Update README with training results: 96.7% accuracy

d629e2b verified 6 days ago

2.12 kB

language:
  - de
license: apache-2.0
tags:
  - austrian-german
  - dialect
  - classification
  - dach
  - text-classification
library_name: transformers
pipeline_tag: text-classification
base_model: bert-base-german-cased
extra_gated_prompt: >-
  This model is in validation phase. Access is granted to verified researchers
  and organizations. Please describe your intended use case.
extra_gated_fields:
  Full name: text
  Organization: text
  Intended use: text
  I agree to use this data for research purposes only:
    type: checkbox

DACH Dialect Classifier

Classifies German text as Austrian (AT), German (DE), or Swiss (CH). Fine-tuned bert-base-german-cased on 1500 synthetic examples.

Results

Trained for 5 epochs on a RTX 3090 Ti. Test set (150 examples, held out):

	Precision	Recall	F1
AT	0.96	0.96	0.96
DE	0.96	1.00	0.98
CH	0.98	0.94	0.96
Macro avg	0.97	0.97	0.97

Accuracy: 96.7%

Usage

from transformers import pipeline

clf = pipeline("text-classification", model="Laborator/dach-dialect-classifier")

clf("I hob ma gestern a Semmerl und an Leberkas gholt.")
# [{'label': 'AT', 'score': 0.98}]

clf("Ich habe mir gestern ein Broetchen geholt.")
# [{'label': 'DE', 'score': 0.97}]

clf("Ich ha mir geschter es Broetli gholt.")
# [{'label': 'CH', 'score': 0.95}]

Training data

1500 synthetic examples — 500 each for AT, DE, CH. The texts use real lexical markers for each variety:

Austrian: leiwand, Oida, Beisl, Sackerl, Bim, Semmel, Erdapfel, Topfen, Paradeiser, heuer, Perfekt instead of Praeteritum

German: Tuete, Broetchen, Kartoffel, Strassenbahn, Buergeramt, consistent Praeteritum ("ich ging", "ich sah")

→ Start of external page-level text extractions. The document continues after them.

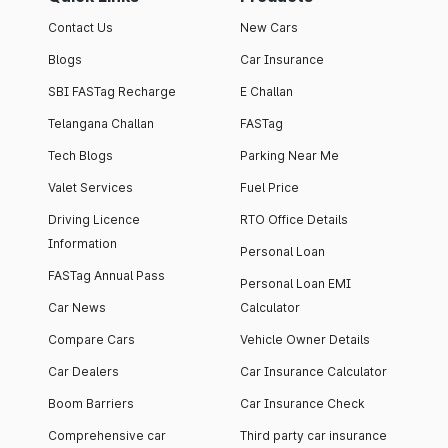
Contact Us
New Cars
Blogs
Car Insurance
SBI FASTag Recharge
E Challan
Telangana Challan
FASTag
Tech Blogs
Parking Near Me
Valet Services
Fuel Price
Driving Licence
RTO Office Details
Information
Personal Loan
FASTag Annual Pass
Personal Loan EMI
Car News
Calculator
Compare Cars
Vehicle Owner Details
Car Dealers
Car Insurance Calculator
Boom Barriers
Car Insurance Check
Comprehensive car
Third party car insurance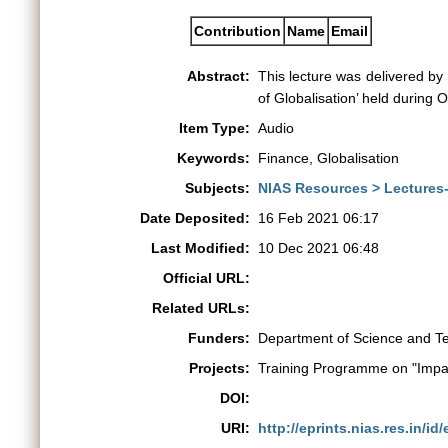
Contribution
Name
Email
Abstract:
This lecture was delivered b
of Globalisation’ held during
Item Type:
Audio
Keywords:
Finance, Globalisation
Subjects:
NIAS Resources > Lectures
Date Deposited:
16 Feb 2021 06:17
Last Modified:
10 Dec 2021 06:48
Official URL:
Related URLs:
Funders:
Department of Science and T
Projects:
Training Programme on "Impac
DOI:
URI:
http://eprints.nias.res.in/id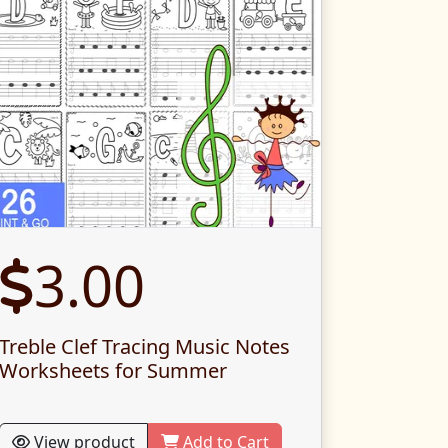
3.00
Treble Clef Tracing Music Notes
Worksheets for Summer
View product
Add to Cart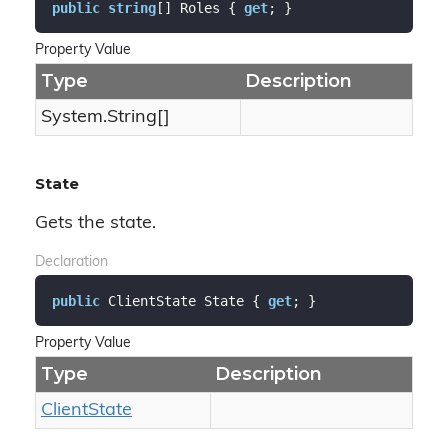
public
string
[] Roles { 
get
; }
Property Value
Type
Description
System.
String
[]
State
Gets the state.
Declaration
public
 ClientState State { 
get
; }
Property Value
Type
Description
Client
State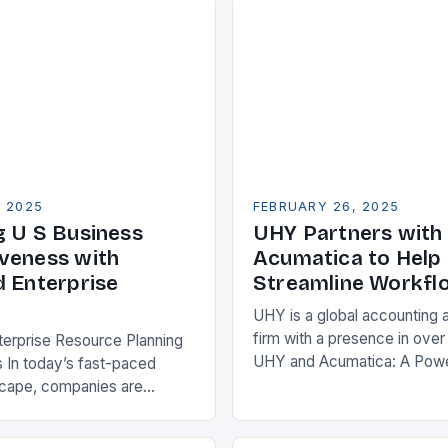
, 2025
FEBRUARY 26, 2025
g U S Business
UHY Partners with
veness with
Acumatica to Help 
d Enterprise
Streamline Workfl
UHY is a global accounting 
firm with a presence in over
terprise Resource Planning
UHY and Acumatica: A Powe
 In today’s fast-paced
Partnership for Cloud ERP S
scape, companies are
Benefits of Cloud ERP…
king ways to improve their
s. One key strategy is to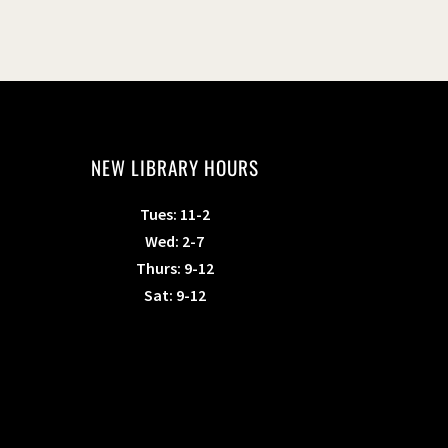
NEW LIBRARY HOURS
Tues: 11-2
Wed: 2-7
Thurs: 9-12
Sat: 9-12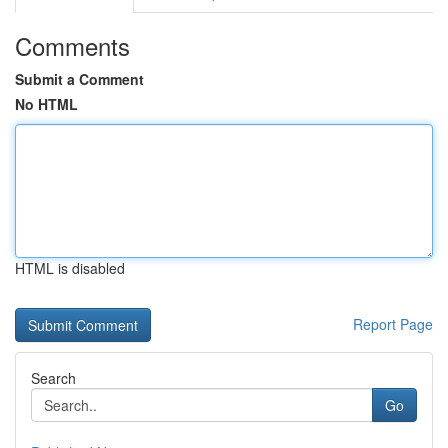
Comments
Submit a Comment
No HTML
HTML is disabled
Report Page
Search
Go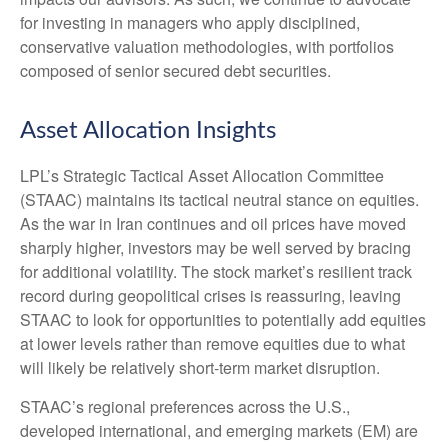
for investing in managers who apply disciplined,
conservative valuation methodologies, with portfolios
composed of senior secured debt securities.
Asset Allocation Insights
LPL’s Strategic Tactical Asset Allocation Committee
(STAAC) maintains its tactical neutral stance on equities.
As the war in Iran continues and oil prices have moved
sharply higher, investors may be well served by bracing
for additional volatility. The stock market’s resilient track
record during geopolitical crises is reassuring, leaving
STAAC to look for opportunities to potentially add equities
at lower levels rather than remove equities due to what
will likely be relatively short-term market disruption.
STAAC’s regional preferences across the U.S.,
developed international, and emerging markets (EM) are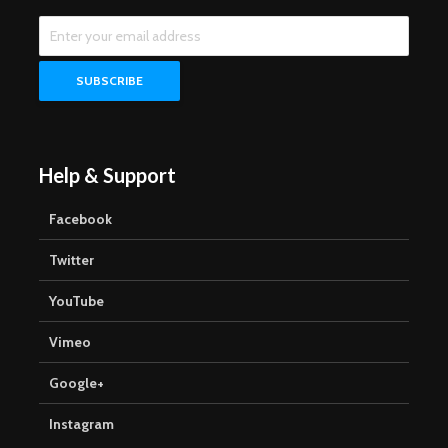
Help & Support
Facebook
Twitter
YouTube
Vimeo
Google+
Instagram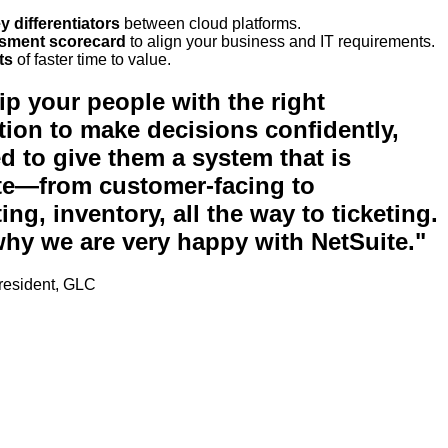
y differentiators
between cloud platforms.
sment scorecard
to align your business and IT requirements.
ts
of faster time to value.
ip your people with the right
tion to make decisions confidently,
d to give them a system that is
e—from customer-facing to
ng, inventory, all the way to ticketing.
why we are very happy with NetSuite."
President, GLC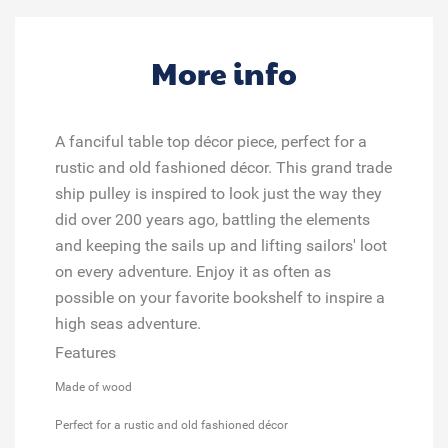
More info
A fanciful table top décor piece, perfect for a
rustic and old fashioned décor. This grand trade
ship pulley is inspired to look just the way they
did over 200 years ago, battling the elements
and keeping the sails up and lifting sailors' loot
on every adventure. Enjoy it as often as
possible on your favorite bookshelf to inspire a
high seas adventure.
Features
Made of wood
Perfect for a rustic and old fashioned décor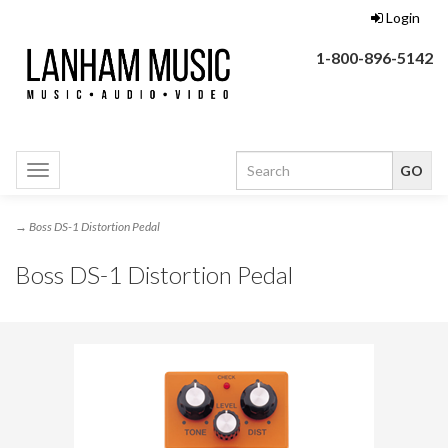
Login
1-800-896-5142
Toggle
navigation
→ Boss DS-1 Distortion Pedal
Boss DS-1 Distortion Pedal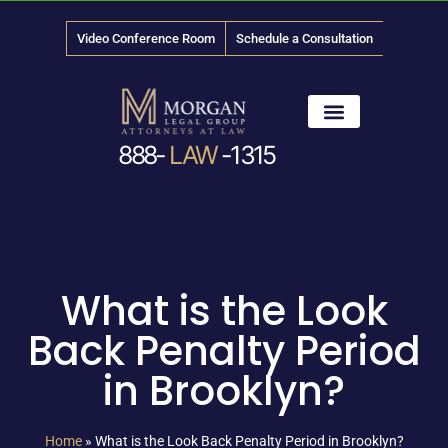
Video Conference Room
Schedule a Consultation
888-
LAW
-1315
News & Media
What is the Look
Back Penalty Period
in Brooklyn?
Home
»
What is the Look Back Penalty Period in Brooklyn?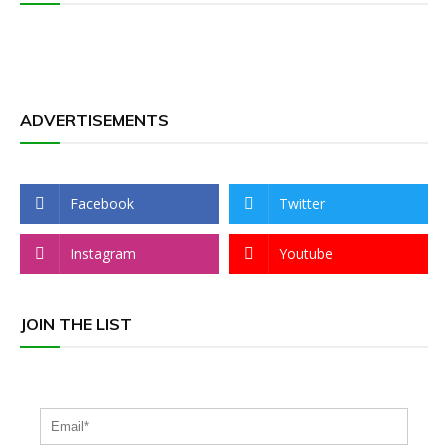
ADVERTISEMENTS
Facebook
Twitter
Instagram
Youtube
JOIN THE LIST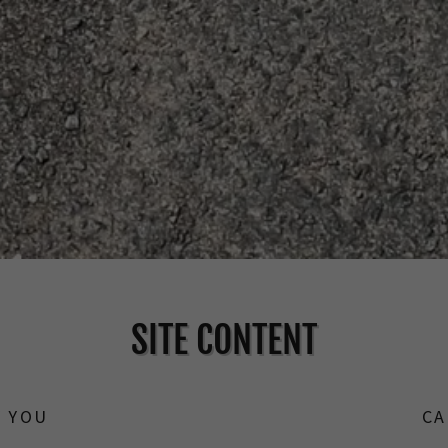
SITE CONTENT
Y YOU
CA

Swiss: isch, haet, gmacht, Velo, Natel, Znueni, Muesli, Ruebli, Haerdoepfel, Grueezi

Limitations

This was trained on synthetic data. It catches vocabulary differences well but might miss subtler dialectal features or code-switching. Adding real text from parliament protocols, news, and forums woud improve it.

License

Apache 2.0